Points for Your Wedding Catering Contract
First, check your catering contract to ensure all of the general info is on there. Then, it's on to the nitty-gritty details like rentals, staff, timing and the cake (if it's included). If you have any special requests you've talked through with your caterer, make sure those are noted on the contract. This may not be the most fun part of planning, but it'll save you a ton of time and energy later on if you get the contract right from the start.
[ ] Name and contact information for the venue.
[ ] The date, location, start time and length of your wedding. If your venue has different banquet rooms or ballrooms, refer to the one(s) you'll be using by its specific name.
[ ] The number of guests you expect at your event, and the date for your final head count.
[ ] The type of service you want (sit-down, buffet and so on). Be specific. If you want passed apps at cocktail hour and a family-style reception, spell that all out.
[ ] The number of courses served, including the cocktail hour
[ ] The menu for each course, including acceptable substitutions, should ingredients be unavailable (for example, if there's a blueberry shortage and blueberry pie just won't work, can your caterer serve cherry pie instead?).
[ ] Any special arrangements needed for children or guests with dietary restrictions, like gluten-free or vegetarian options
[ ] Where and when your to-go snack will be available (if your caterer will be providing an edible favor for guests).

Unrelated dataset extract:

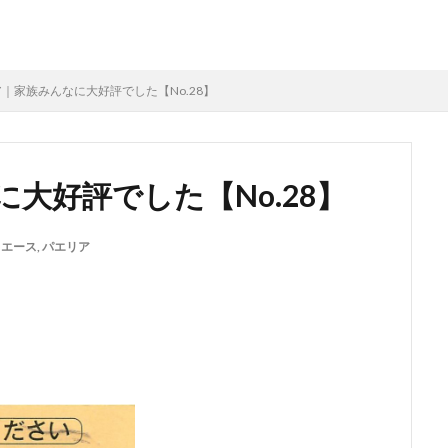
｜家族みんなに大好評でした【No.28】
大好評でした【No.28】
クエース
,
パエリア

[ ] Where and when your doggie bag will be available (knowing they won't have much time to eat during the night, some couples ask their caterer to package up their meal ahead of time so they can munch on it when they get to the wedding suite).
[ ] Proof of health license from the state.
[ ] Your caterer's proof of liability and insurance carrier information, including liquor liability insurance.
[ ] The latest date you can make changes to your menu.
Pricing and Fees
[ ] The price per adult guest (ask whether or not the price includes taxes or other fees).
[ ] The price per child guest and vendor (most caterers charge less for kids and for meals for your DJ/band and other day-of vendors you need to feed).
[ ] If you're hosting a buffet-style or tray-passed event, the method by which prices are determined: by the guest or by the plate.
[ ] The maximum market price you agree to pay for specialty items like lobster, crab and fine fish. (This is so important since it can really raise the price if you don't put a cap on it!)
[ ] Overtime policy.
[ ] Corkage fees, if applicable.
[ ] The estimated total cost for the reception.
[ ] The deposit amount paid.
[ ] The balance due.
[ ] The payment schedule.
[ ] The refund and cancellation policy.
[ ] Any rentals and supplies the catering company will provide, like linens, china, serving platters, etc.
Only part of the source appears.